With often-unreadable international politics making straight number crunching so flaky, the big background fear is that it forces serial policy mistakes that embed more macro and market volatility than we’ve seen for decades.

‘CONSIDERABLE UNCERTAINTY’

To be fair to central banks, they’ve been open about this at least and publish just how they get it wrong – in part to dissuade the public from seeing forecasts as set in stone.

The Federal Reserve’s quarterly economic and policy-rate projections for three years hence are a case in point.

Ever since the Fed began publishing 2023 forecasts two years ago, the median forecast of 19 Fed policy makers for both core inflation and unemployment have risen, its GDP guess has more than halved and its appropriate policy-rate estimate has gone from near zero to more than 5 per cent.

A lot has happened in the interim of course. But it wouldn’t make you terribly confident about its 2025 forecasts – aside from the fact that it’s making policy today based on them and, as policy hits with a 12-18 month lag, will affect that outcome itself in something of a self-fulfilling prophecy

But Fed issues a giant “caveat emptor” with all these forecasts: “Considerable uncertainty attends these projections.”

Just how much of a red flag is then dissected in many ways – highlighting just how off the forecasts have been over 20 years, as well as getting estimates from policy makers on whether the uncertainty attached to their calls is higher or lower than that now and if risks to that forecast are biased one way or another.

The typical miss over 20 years has been quite something.
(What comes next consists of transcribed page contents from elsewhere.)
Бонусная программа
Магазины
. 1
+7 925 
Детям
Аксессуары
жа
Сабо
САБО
The “average historical projection error” for three years hence – currently 2025 – is plus or minus 2.6 percentage points for policy rates and more than two points either way on GDP and unemployment.
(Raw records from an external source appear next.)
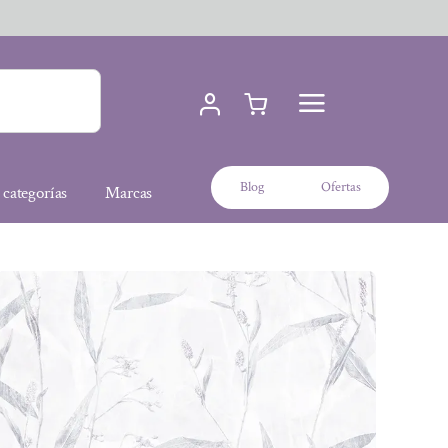
Blog
Ofertas
 categorías
Marcas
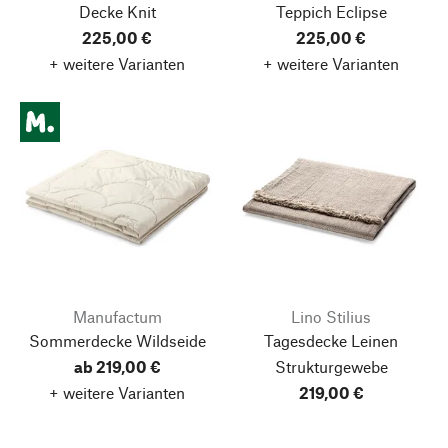
Decke Knit
Teppich Eclipse
225,00 €
225,00 €
+ weitere Varianten
+ weitere Varianten
Manufactum
Lino Stilius
Sommerdecke Wildseide
Tagesdecke Leinen
ab 219,00 €
Strukturgewebe
Nach oben
+ weitere Varianten
219,00 €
For context, the four-point error range on unemployment rate forecasts is a difference of almost six million jobs and a 4.6-point range on GDP is more than a trillion dollars of output.

One-year forecast errors are smaller – but that would still imply plus or minus ranges in excess of one point for all those variables for 2023 – and taken all together equates to a 70-per-cent probability of the actual outcome being in that band.

So just looking at the 5.1-per-cent median assumption for the Fed funds target rate next year. That comes from a range of forecasts between 4.9 per cent and 5.6 per cent – but historical errors suggest it has a 70-per-cent chance of ending up anywhere from 4.1 per cent to 6.1 per cent.

The European Central Bank is more explicit about what market price assumptions it uses in staff forecasts.

After raising interest rates by a half point last week, it spooked markets about tightening ahead by forecasting inflation still above its 2-per-cent target by 2025 – and revising 2023 and 2024 inflation rates higher, too. The big upward revisions to labour costs seemed to be mainly responsible – so perhaps it was signalling to wage bargainers.

But it goes into great detail about just what energy, commodity and interest-rate assumptions it makes over the coming years – based on expectations embedded in market prices three weeks earlier. Crude oil price futures for the end of next year, for example, are already more than 10 per cent lower than the ECB forecasts assume for next year.

The Bank of England and Britain’s Office for Budget Responsibility have been even more trapped by market pricing assumptions all year – with interest rates still rising and fiscal policy tightening even as both forecast almost two years of deflation from 2024. The culprit is largely gas price assumptions and related subsidies, but the fog is thick here.

What should everyone do? Probably best to avoid forecasts of 12 month or more altogether.